ATLANTA (Reuters) - Top U.S. Federal Reserve officials defended policies leading up to the recent financial crisis, arguing that exotic mortgages and overconfidence in home price gains, not low interest rates, fueled a catastrophic housing bubble.
Addressing an economists' conference in Atlanta on Sunday, Fed Chairman Ben Bernanke said the U.S. economy is only now recovering from recession, and Fed Vice Chairman Donald Kohn warned the pace of recovery will be slow. (Emphasis added)

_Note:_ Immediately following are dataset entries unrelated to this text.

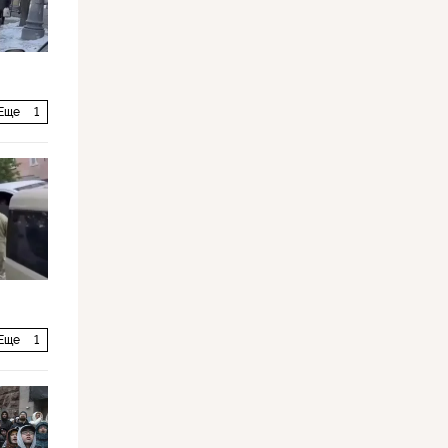
Еще
1
Еще
1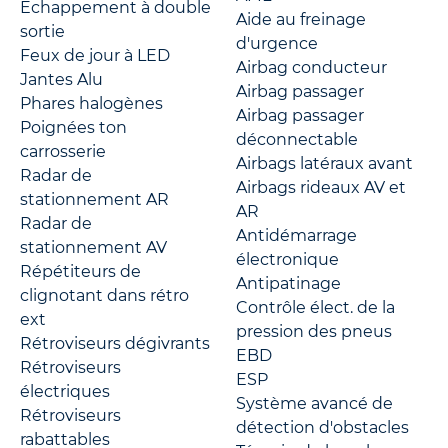
Echappement à double
Aide au freinage
sortie
d'urgence
Feux de jour à LED
Airbag conducteur
Jantes Alu
Airbag passager
Phares halogènes
Airbag passager
Poignées ton
déconnectable
carrosserie
Airbags latéraux avant
Radar de
Airbags rideaux AV et
stationnement AR
AR
Radar de
Antidémarrage
stationnement AV
électronique
Répétiteurs de
Antipatinage
clignotant dans rétro
Contrôle élect. de la
ext
pression des pneus
Rétroviseurs dégivrants
EBD
Rétroviseurs
ESP
électriques
Système avancé de
Rétroviseurs
détection d'obstacles
rabattables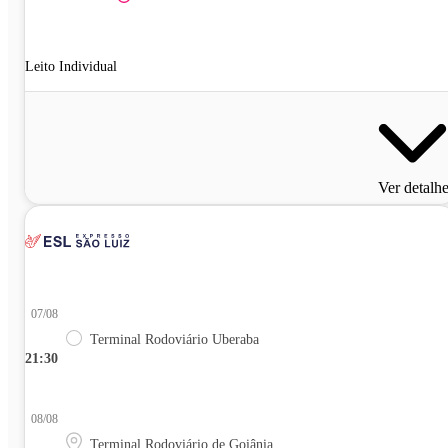
Leito Individual
Ver detalh
07/08
Terminal Rodoviário Uberaba
21:30
08/08
Terminal Rodoviário de Goiânia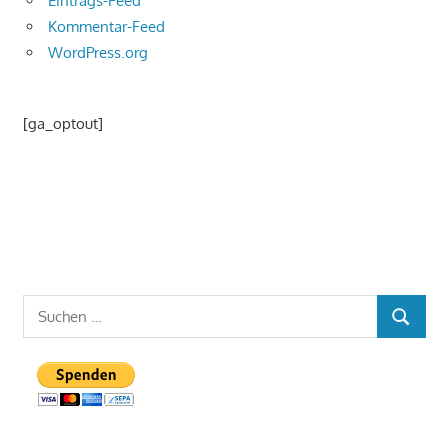
Eintrags-Feed
Kommentar-Feed
WordPress.org
[ga_optout]
Suchen
SUCHEN
nach:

Bernanke said that vigorous financial regulation would have been the best way to restrain the housing boom that helped cause the deep recession but said policy makers can no longer rule out monetary policy to curb the buildup of risk.
In a speech defending the Fed's rock-bottom interest rates in the early 2000s, a policy some say spurred a surge in home values, Bernanke said the blunt instrument of rate hikes would have been ineffective in checking the run-up in house prices.
Bernanke and the Fed face sharp criticism for failing to anticipate and prevent the crisis, even as he draws accolades for his handling of the meltdown. (Emphasis added) Bernanke's renomination as Fed chairman faces an unusual degree of opposition, and the Fed's responsibilities stand to be curtailed if congressional proposals become law.